Mandating AI usage can backfire by creating a threat. A better approach is to create "safe spaces" for exploration. Atlassian runs "AI builders weeks," blocking off synchronous time for cross-functional teams to tinker together. The celebrated outcome is learning, not a finished product, which removes pressure and encourages genuine experimentation.

Finding transformative AI use cases requires more than strategic planning; it needs unstructured, creative "play." Just as a musician learns by jamming, teams build intuition and discover novel applications by experimenting with AI tools without a predefined outcome, letting their minds make new connections.

To drive AI adoption, CMO Laura Kneebush avoids appointing a single expert and instead makes experimentation "everybody's job." She encourages her team to start by simply playing with AI for personal productivity and hobbies, lowering the barrier to entry and fostering organic learning.

Beyond individual productivity, a shared AI tool fosters collaboration. Marketers can share effective prompts and custom GPTs, creating a living repository of best practices. This turns the tool into a third space for team communication, alongside Slack and email.

To overcome employee time constraints, Pendo implemented both scheduled, interactive workshops to create dedicated learning time and a Slack channel for asynchronous, "many-to-many" sharing. This dual approach ensures both focused learning and continuous, organic knowledge exchange across the organization.

At Cursor, development is increasingly happening in Slack channels. Team members collectively kick off and redirect a cloud agent in a thread, turning development into a collaborative discussion. The IDE becomes a secondary tool, while communication platforms become the primary surface.

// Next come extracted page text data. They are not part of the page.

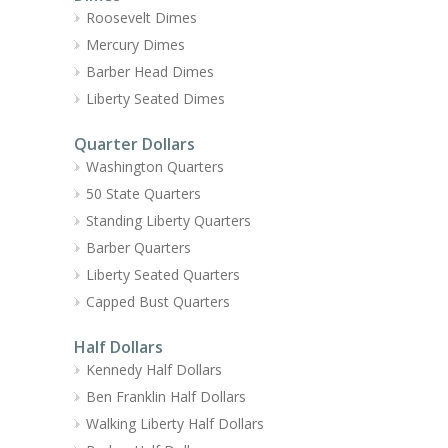
Roosevelt Dimes
Mercury Dimes
Barber Head Dimes
Liberty Seated Dimes
Quarter Dollars
Washington Quarters
50 State Quarters
Standing Liberty Quarters
Barber Quarters
Liberty Seated Quarters
Capped Bust Quarters
Half Dollars
Kennedy Half Dollars
Ben Franklin Half Dollars
Walking Liberty Half Dollars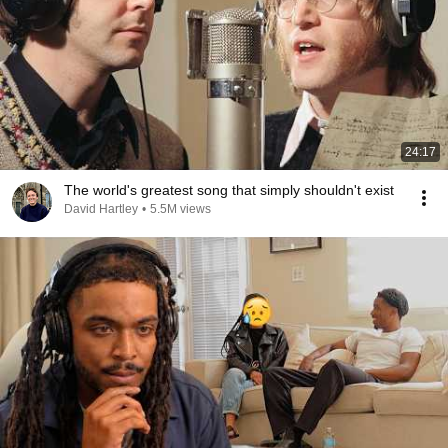
24:17
The world's greatest song that simply shouldn't exist
David Hartley
•
5.5M views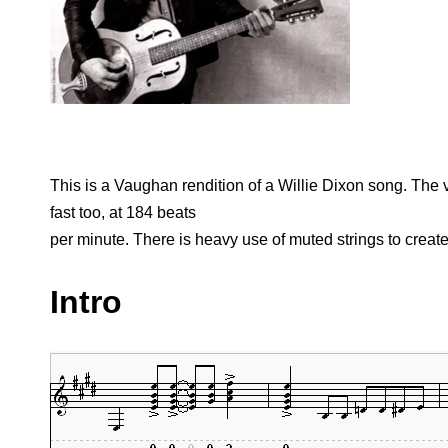
This is a Vaughan rendition of a Willie Dixon song. The v
fast too, at 184 beats
per minute. There is heavy use of muted strings to creat
Intro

Using AI agents in shared Slack channels transforms coding from a solo activity into a collaborative one. Multiple team members can observe the agent's work, provide corrective feedback in the same thread, and collectively guide the task to completion, fostering shared knowledge.

By building internal AI agents directly into Slack, their usage becomes public and visible. This visibility is key for driving adoption; seeing a bot turn a message into a PR creates a "holy shit" moment that sparks curiosity and makes others want to use the tool, creating a natural viral effect.

Today, most AI use is siloed, with individuals prompting alone. The real value is unlocked when AI becomes a team sport, with specialists building systems that are shared, iterated upon, and used collaboratively across the entire organization.